## YOUR ASSIGNMENT
Exact reproduction is required for the lines below starting at the line with "massages, deep tissue" and ending at the line with "H.E Dr Bawumia Is the Consequential", both included. No other lines, and no pictures.

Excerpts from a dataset
★ ★ ★ ★ ★

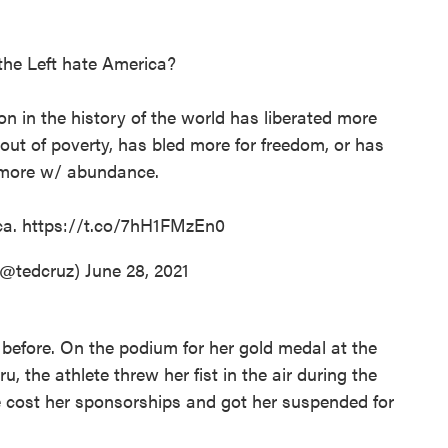
he Left hate America?
on in the history of the world has liberated more
 out of poverty, has bled more for freedom, or has
more w/ abundance.
ca.
https://t.co/7hH1FMzEn0
(@tedcruz)
June 28, 2021
 before. On the podium for her gold medal at the
 the athlete threw her fist in the air during the
e cost her sponsorships and got her suspended for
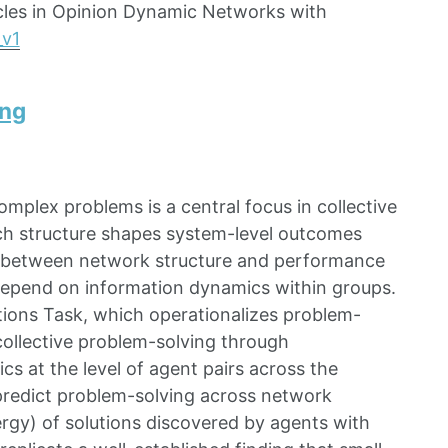
ycles in Opinion Dynamic Networks with
_v1
ing
mplex problems is a central focus in collective
ch structure shapes system-level outcomes
p between network structure and performance
s depend on information dynamics within groups.
tions Task, which operationalizes problem-
 collective problem-solving through
s at the level of agent pairs across the
 predict problem-solving across network
ergy) of solutions discovered by agents with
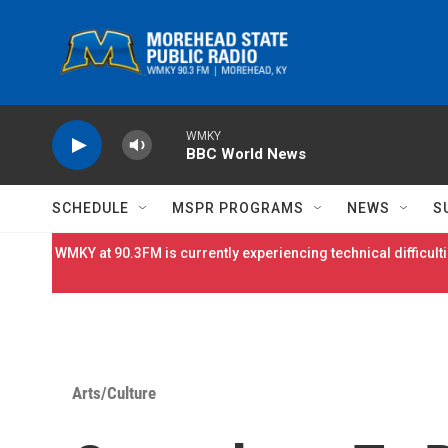
Skip to main content
WMKY
BBC World News
SCHEDULE
MSPR PROGRAMS
NEWS
S
WMKY at 90.3FM is currently experiencing technical difficulti
Arts/Culture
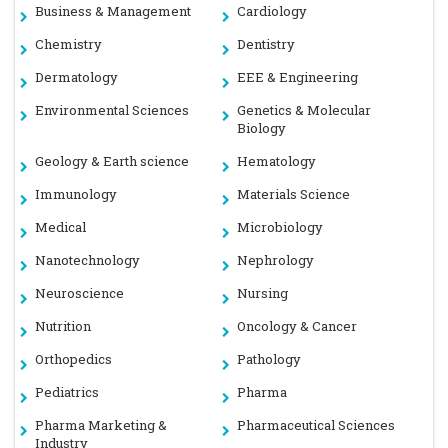
Business & Management
Cardiology
Chemistry
Dentistry
Dermatology
EEE & Engineering
Environmental Sciences
Genetics & Molecular
Biology
Geology & Earth science
Hematology
Immunology
Materials Science
Medical
Microbiology
Nanotechnology
Nephrology
Neuroscience
Nursing
Nutrition
Oncology & Cancer
Orthopedics
Pathology
Pediatrics
Pharma
Pharma Marketing &
Pharmaceutical Sciences
Industry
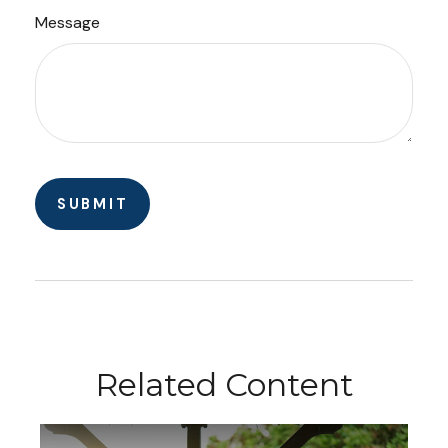
Message
Related Content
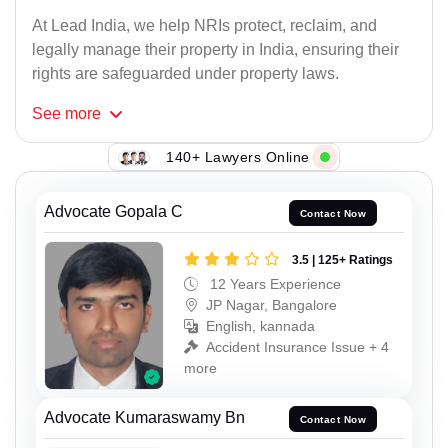
At Lead India, we help NRIs protect, reclaim, and
legally manage their property in India, ensuring their
rights are safeguarded under property laws.
See
more
140+ Lawyers Online
Advocate Gopala C
Contact Now
3.5 | 125+ Ratings
12 Years Experience
JP Nagar, Bangalore
English, kannada
Accident Insurance Issue + 4
more
Advocate Kumaraswamy Bn
Contact Now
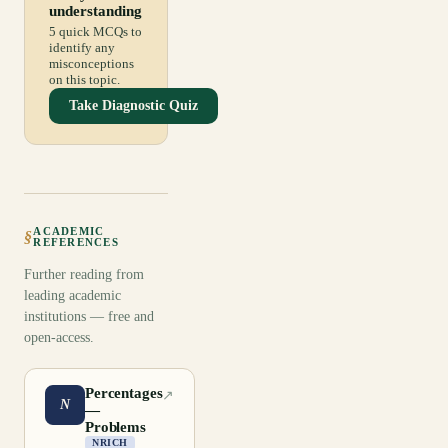
understanding
5 quick MCQs to
identify any
misconceptions
on this topic.
Take Diagnostic Quiz
ACADEMIC
§
REFERENCES
Further reading from
leading academic
institutions — free and
open-access.
Percentages
↗
N
—
Problems
NRICH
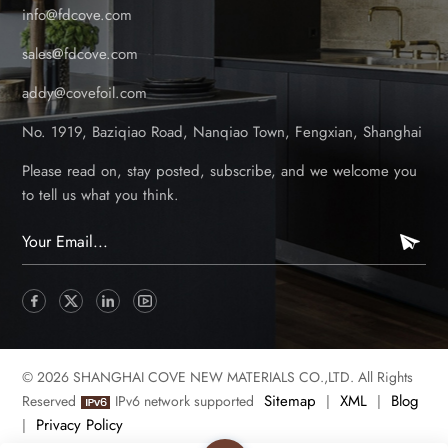
info@fdcove.com
sales@fdcove.com
addy@covefoil.com
No. 1919, Baziqiao Road, Nanqiao Town, Fengxian, Shanghai
Please read on, stay posted, subscribe, and we welcome you
to tell us what you think.
© 2026 SHANGHAI COVE NEW MATERIALS CO.,LTD. All Rights
Sitemap
XML
Blog
Reserved
IPv6 network supported
|
|
Privacy Policy
|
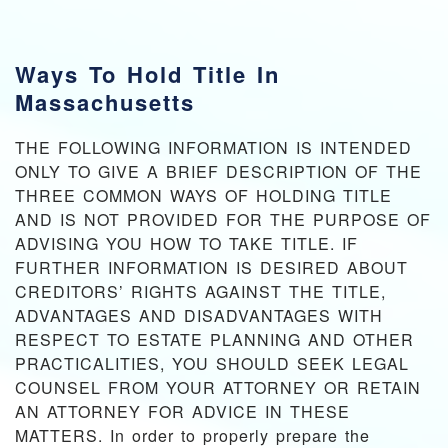
Ways To Hold Title In
Massachusetts
THE FOLLOWING INFORMATION IS INTENDED
ONLY TO GIVE A BRIEF DESCRIPTION OF THE
THREE COMMON WAYS OF HOLDING TITLE
AND IS NOT PROVIDED FOR THE PURPOSE OF
ADVISING YOU HOW TO TAKE TITLE. IF
FURTHER INFORMATION IS DESIRED ABOUT
CREDITORS’ RIGHTS AGAINST THE TITLE,
ADVANTAGES AND DISADVANTAGES WITH
RESPECT TO ESTATE PLANNING AND OTHER
PRACTICALITIES, YOU SHOULD SEEK LEGAL
COUNSEL FROM YOUR ATTORNEY OR RETAIN
AN ATTORNEY FOR ADVICE IN THESE
MATTERS. In order to properly prepare the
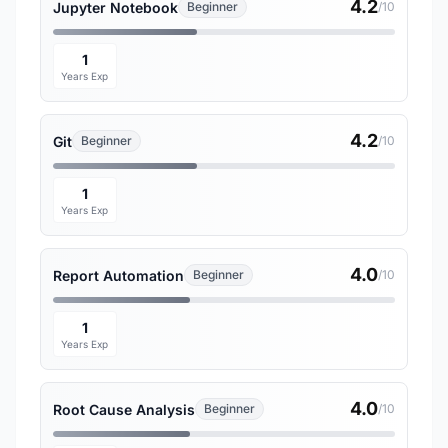
4.2
Jupyter Notebook
Beginner
/10
1
Years Exp
4.2
Git
Beginner
/10
1
Years Exp
4.0
Report Automation
Beginner
/10
1
Years Exp
4.0
Root Cause Analysis
Beginner
/10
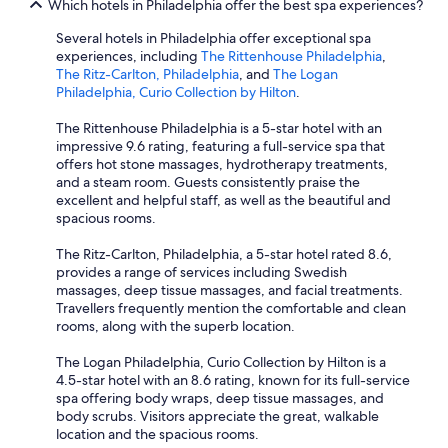
Which hotels in Philadelphia offer the best spa experiences?
Several hotels in Philadelphia offer exceptional spa
experiences, including
The Rittenhouse Philadelphia
,
The Ritz-Carlton, Philadelphia
, and
The Logan
Philadelphia, Curio Collection by Hilton
.
The Rittenhouse Philadelphia is a 5-star hotel with an
impressive 9.6 rating, featuring a full-service spa that
offers hot stone massages, hydrotherapy treatments,
and a steam room. Guests consistently praise the
excellent and helpful staff, as well as the beautiful and
spacious rooms.
The Ritz-Carlton, Philadelphia, a 5-star hotel rated 8.6,
provides a range of services including Swedish
massages, deep tissue massages, and facial treatments.
Travellers frequently mention the comfortable and clean
rooms, along with the superb location.
The Logan Philadelphia, Curio Collection by Hilton is a
4.5-star hotel with an 8.6 rating, known for its full-service
spa offering body wraps, deep tissue massages, and
body scrubs. Visitors appreciate the great, walkable
location and the spacious rooms.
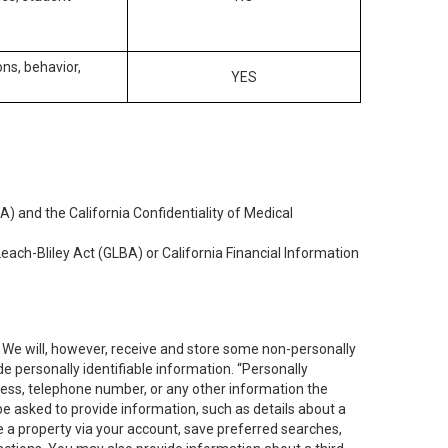
ons, behavior,
YES
) and the California Confidentiality of Medical
each-Bliley Act (GLBA) or California Financial Information
. We will, however, receive and store some non-personally
de personally identifiable information. “Personally
dress, telephone number, or any other information the
 be asked to provide information, such as details about a
e a property via your account, save preferred searches,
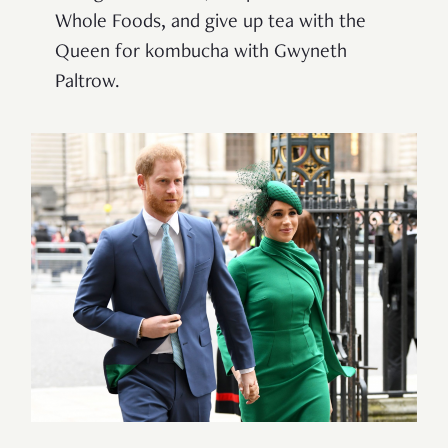
Whole Foods, and give up tea with the
Queen for kombucha with Gwyneth
Paltrow.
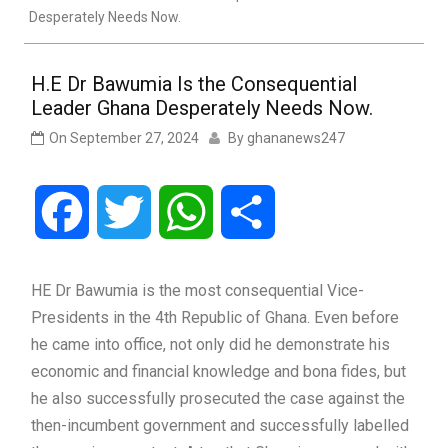
Desperately Needs Now.
H.E Dr Bawumia Is the Consequential
Leader Ghana Desperately Needs Now.
On
September 27, 2024
By
ghananews247
Facebook
Twitter
WhatsApp
Share
HE Dr Bawumia is the most consequential Vice-
Presidents in the 4th Republic of Ghana. Even before
he came into office, not only did he demonstrate his
economic and financial knowledge and bona fides, but
he also successfully prosecuted the case against the
then-incumbent government and successfully labelled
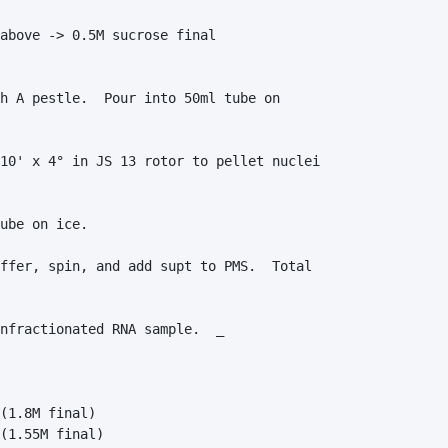
above -> 0.5M sucrose final

h A pestle.  Pour into 50ml tube on 

10' x 4° in JS 13 rotor to pellet nuclei 

ube on ice.  

ffer, spin, and add supt to PMS.  Total 

nfractionated RNA sample.  _

(1.8M final)

(1.55M final)
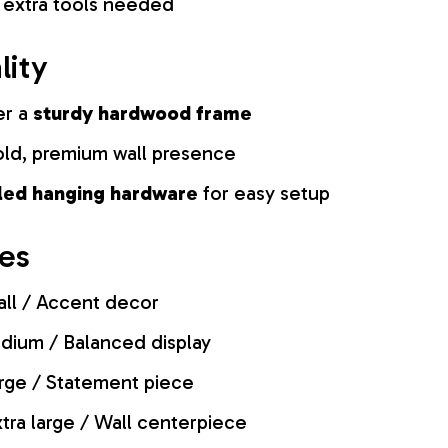
 extra tools needed
lity
er a
sturdy hardwood frame
old, premium wall presence
lled hanging hardware
for easy setup
zes
ll / Accent decor
ium / Balanced display
rge / Statement piece
tra large / Wall centerpiece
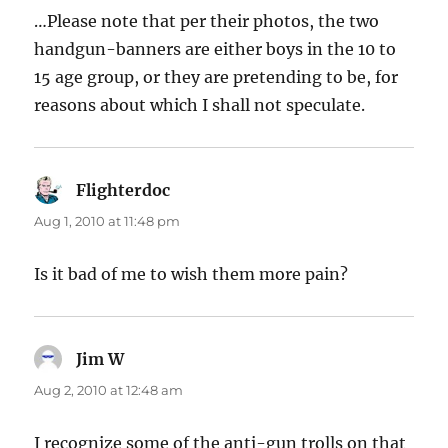
…Please note that per their photos, the two
handgun-banners are either boys in the 10 to
15 age group, or they are pretending to be, for
reasons about which I shall not speculate.
Flighterdoc
says:
Aug 1, 2010 at 11:48 pm
Is it bad of me to wish them more pain?
Jim W
says:
Aug 2, 2010 at 12:48 am
I recognize some of the anti-gun trolls on that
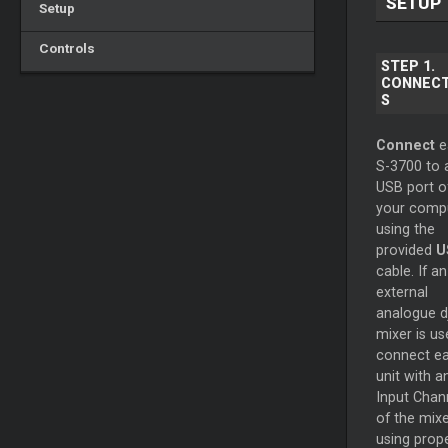
SETUP
Setup
Controls
STEP 1.
CONNECT
S
Connect
e
S-3700 to 
USB port o
your comp
using the
provided
U
cable. If an
external
analogue d
mixer is us
connect e
unit with a
Input Chan
of the mixe
using prop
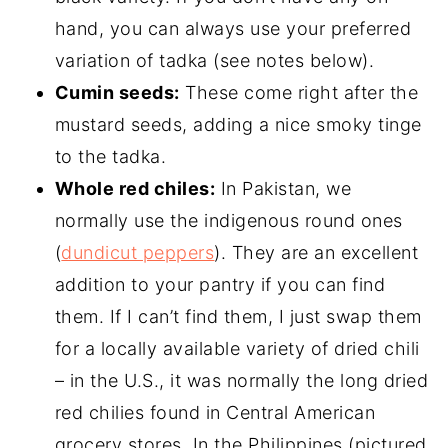
hand, you can always use your preferred
variation of tadka (see notes below).
Cumin seeds:
These come right after the
mustard seeds, adding a nice smoky tinge
to the tadka.
Whole red chiles:
In Pakistan, we
normally use the indigenous round ones
(
dundicut peppers
). They are an excellent
addition to your pantry if you can find
them. If I can’t find them, I just swap them
for a locally available variety of dried chili
– in the U.S., it was normally the long dried
red chilies found in Central American
grocery stores. In the Philippines (pictured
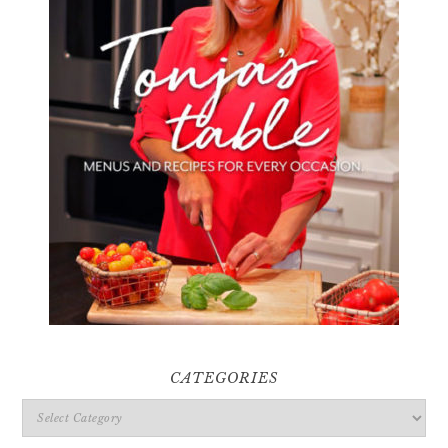
CATEGORIES
Categories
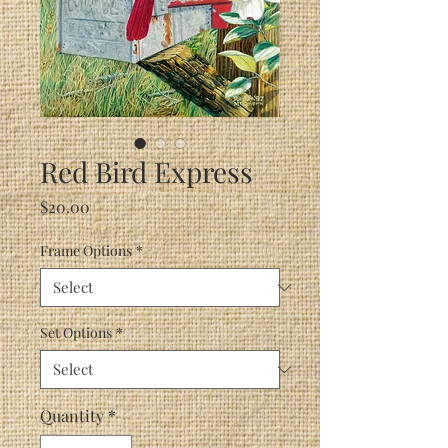
Red Bird Express
Price
$20.00
Frame Options
*
Set Options
*
Quantity
*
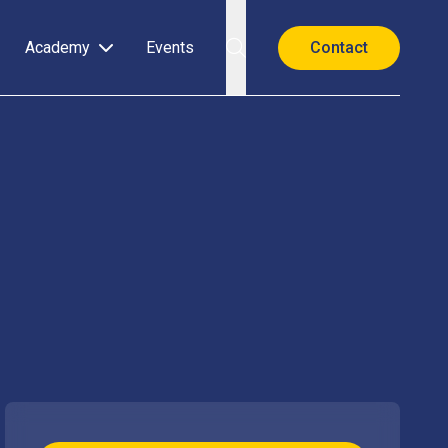
Academy
Events
Contact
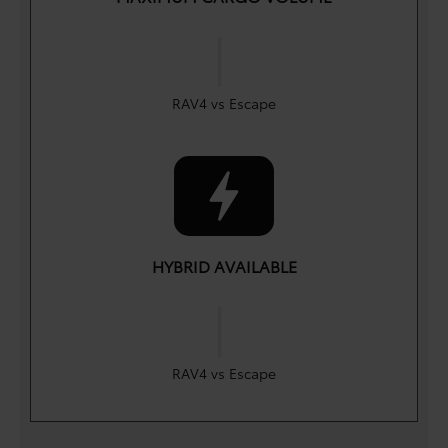
|
cu. ft.
cu. ft.
69.8
65.4
RAV4 vs Escape
HYBRID AVAILABLE
|
Yes
Yes
RAV4 vs Escape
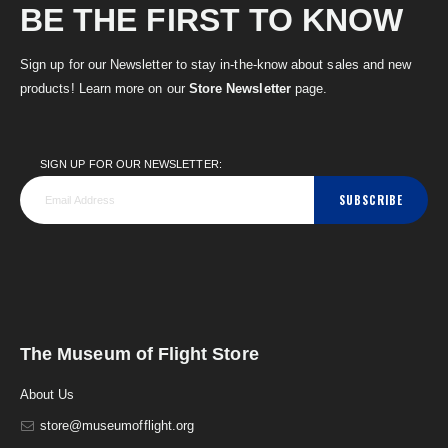
BE THE FIRST TO KNOW
Sign up for our Newsletter to stay in-the-know about sales and new
products! Learn more on our
Store Newsletter
page.
SIGN UP FOR OUR NEWSLETTER:
SUBSCRIBE
The Museum of Flight Store
About Us
store@museumofflight.org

★ ★ ★ ★ ★

## SOLUTION FOR THIS TASK
massages, deep tissue massages, and facial treatments.
Travellers frequently mention the comfortable and clean
rooms, along with the superb location.
The Logan Philadelphia, Curio Collection by Hilton is a
4.5-star hotel with an 8.6 rating, known for its full-service
spa offering body wraps, deep tissue massages, and
body scrubs. Visitors appreciate the great, walkable
location and the spacious rooms.
ons, behavior,
YES
) and the California Confidentiality of Medical
each-Bliley Act (GLBA) or California Financial Information
. We will, however, receive and store some non-personally
de personally identifiable information. “Personally
dress, telephone number, or any other information the
 be asked to provide information, such as details about a
e a property via your account, save preferred searches,
Whole Foods, and give up tea with the
Queen for kombucha with Gwyneth
Paltrow.
Desperately Needs Now.
H.E Dr Bawumia Is the Consequential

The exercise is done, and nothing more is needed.